Concern is especially high in Ontario, the authors added, where initiatives have been put into place to control cardiac imaging as a whole, including fee cuts, mandatory prior authorization and an accreditation program for the “provision” of echocardiography.
The group looked at data from more than 882,000 adults (median age 76 years old) who presented with heart failure between 2002 and 2016.
All patients underwent an exam with one of the following modalities: resting and stress echocardiography, myocardial perfusion scintigraphy and invasive coronary angiography or coronary computed tomography angiography (CCTA), cardiac MRI (CMRI) and cardiac positron emission tomography (CPET).
Braga and colleagues found the use of resting echocardiography jumped from 386 tests per 1,000 patients in 2002 to 533 per 1,000 patients in 2011. Use dropped by 59.5 tests per 1,000 patients in 2012, following the start of an echocardiography accreditation program. After this program, use of the modality experienced an annual decrease of 16.8 tests per 1,000 patients.

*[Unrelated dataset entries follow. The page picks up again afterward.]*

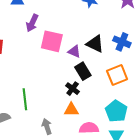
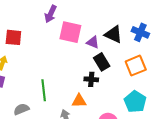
black cross: (73, 89) -> (91, 79), turned -32
orange triangle: (71, 110) -> (79, 101), moved

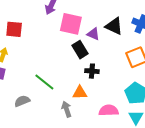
black rectangle: (102, 62) -> (80, 50), moved
green line: (44, 90) -> (44, 82), turned -45

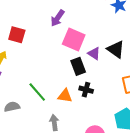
orange triangle: (80, 93) -> (65, 96), moved

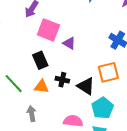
black triangle: (116, 49) -> (86, 86), moved
black rectangle: (78, 66) -> (40, 60), moved

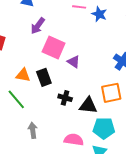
black triangle: (86, 86) -> (88, 105), turned -30
orange triangle: (42, 87) -> (23, 75), moved
cyan pentagon: (103, 108) -> (104, 128), turned 30

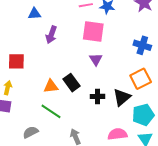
pink square: (54, 47) -> (93, 31), moved
purple triangle: (74, 62) -> (96, 59), turned 40
black triangle: (88, 105) -> (122, 97), turned -30

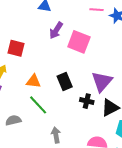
pink square: (93, 31) -> (79, 42), moved
purple triangle: (96, 59) -> (102, 82), moved, size x1.6
orange triangle: (51, 86) -> (34, 81), moved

“The higher use of resting echocardiography compared with all the other modalities may be because echocardiograms are noninvasive and because there is a perception among health care professionals that the price per unit is low compared with other imaging techniques,” the authors wrote.
But, as the researchers found, resting echocardiography was responsible for about 53% of the total budget spent on cardiac imaging in 2016. Myocardial perfusion scintigraphy and invasive coronary angiography made up 25% and 17%, respectively. Advanced modalities, such as CCTA, CMRI and CPET contributed a mere 5% of all cardiac imaging expenses in 2016.
In an invited commentary, Vinay Kini, MD, MSHP, with the University of Colorado Anschutz Medical Campus, described the findings of the study as important. However, she noted, as with other studies analyzing imaging trends, it did not investigate if imaging was beneficial to patients nor did it establish “causal connections” to the numerous factors that may have impacted “changes in the use of testing.”
“To guide future policies on the use of cardiovascular imaging, a better understanding of the causal factors affecting cardiac imaging use and the effect of changes in use on imaging quality is needed,” Kini concluded.